While some people have suggested not to have public housing in prime areas, he noted that there are important social reasons for the Government to do so, despite it being a “difficult balancing act”.
A new housing model was first floated by Mr Lee last December, with its main objective to keep future projects in prime locations – such as the city centre and Greater Southern Waterfront – affordable and inclusive for Singaporeans.
He noted that housing in many global cities has become so expensive over time that they are out of reach for the average buyer, resulting in wealthy households concentrated in prime areas.
But Singapore is determined to do its best to resist going down the same path, he said.
“We believe that Singaporeans of different income levels should have a chance to live in and enjoy these prime locations. And these prime locations, like other parts of Singapore, should reflect the diversity of our society,” he added.
Mr Lee reiterated the need to provide additional subsidies to these prime flats on top of what are already granted today, to ensure that they remain affordable not just at the BTO launch stage but also to subsequent buyers.

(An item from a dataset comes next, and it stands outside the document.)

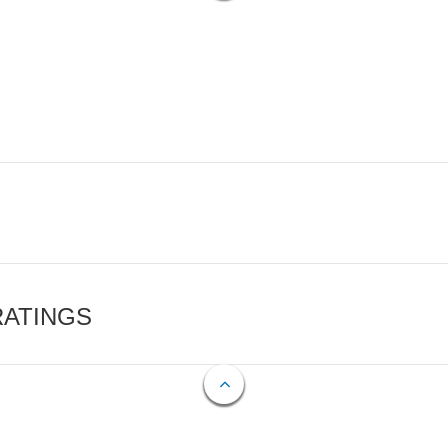
RATINGS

But he acknowledged that there are many downstream effects to consider, such as the first owners benefiting a lot more than those who buy without these additional subsidies.

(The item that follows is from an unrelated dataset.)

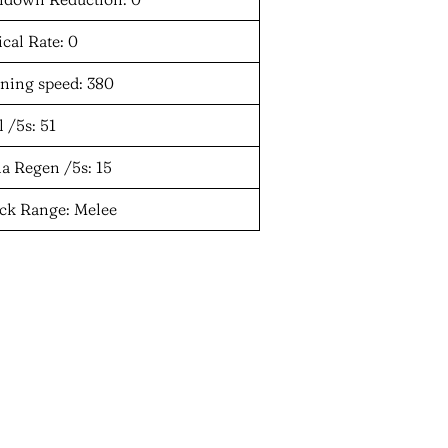
ical Rate: 0
ning speed: 380
 /5s: 51
a Regen /5s: 15
ack Range: Melee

“For fairness, we may thus have to find a way to recover some of these additional subsidies provided for flats in prime locations,” he added.
Savills Singapore’s executive director of research and consultancy Alan Cheong said none of the suggestions floated so far has provided satisfactory solutions to the “lottery effect” of HDB flats in prime locations.

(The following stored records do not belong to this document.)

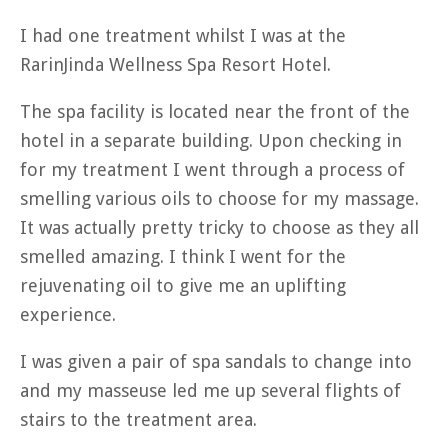
I had one treatment whilst I was at the
RarinJinda Wellness Spa Resort Hotel.
The spa facility is located near the front of the
hotel in a separate building. Upon checking in
for my treatment I went through a process of
smelling various oils to choose for my massage.
It was actually pretty tricky to choose as they all
smelled amazing. I think I went for the
rejuvenating oil to give me an uplifting
experience.
I was given a pair of spa sandals to change into
and my masseuse led me up several flights of
stairs to the treatment area.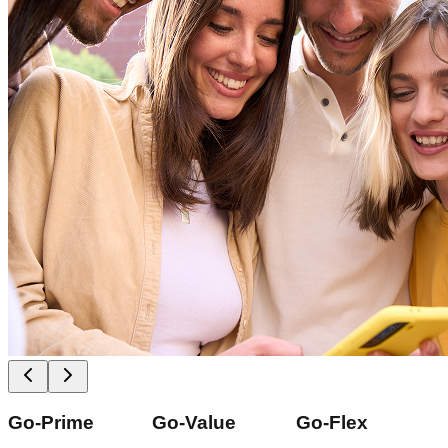
Go-Prime
Go-Value
Go-Flex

“If all the solutions proposed come with side effects and are difficult to resolve, clearly it shows that we should avoid having this problem in the first place,” added Mr Cheong, who feels that HDB flats should not be built in prime areas.
“It’s already proven that there will be a lottery effect based on what’s happening now in places such as The Pinnacle @ Duxton and the cost of building more of such flats is higher than the benefits,” he said.
National University of Singapore real estate adjunct associate professor Steven Choo said perhaps a resale levy could be applied, based on the estimated appreciation of these flats, although the intricacies of such a policy need to be further worked out.
“Housing policies need to be fair, certain – meaning the Government cannot flip-flop – and easy to apply, so it’s a matter of calibrating all the various elements to achieve the best outcome,” he added.
“But at the end of the day, as long as the HDB resale market remains a free market, it can’t be distorted too much and market forces must be allowed to be at work,” he said.
On Monday, Mr Lee said BTO flats are not priced to cover rising construction costs, despite the challenges arising from a manpower shortage in the construction industry due to Covid-19. Hence, the pricing of new flats will not be affected significantly.
This comes as BTO projects are expected to be pushed back by a further three months, on top of the six to nine months’ delay previously announced by the HDB in April.
Mr Lee thanked the real estate sector for taking the lead in the built environment industry transformation, by conducting virtual viewings, webinars and property exhibitions in a bid to minimise the spread of Covid-19.
OrangeTee & Tie has launched a BTO dashboard, a free online platform to help home seekers compare upcoming sites, view launch prices dating back to 2016 and prices of nearby HDB resale flats and private properties.
Mr Lee also reminded property agents to advise clients to not overstretch themselves. He said: “Interest rates may seem attractive today but the economic situation remains uncertain, and a home purchase is a long-term commitment.”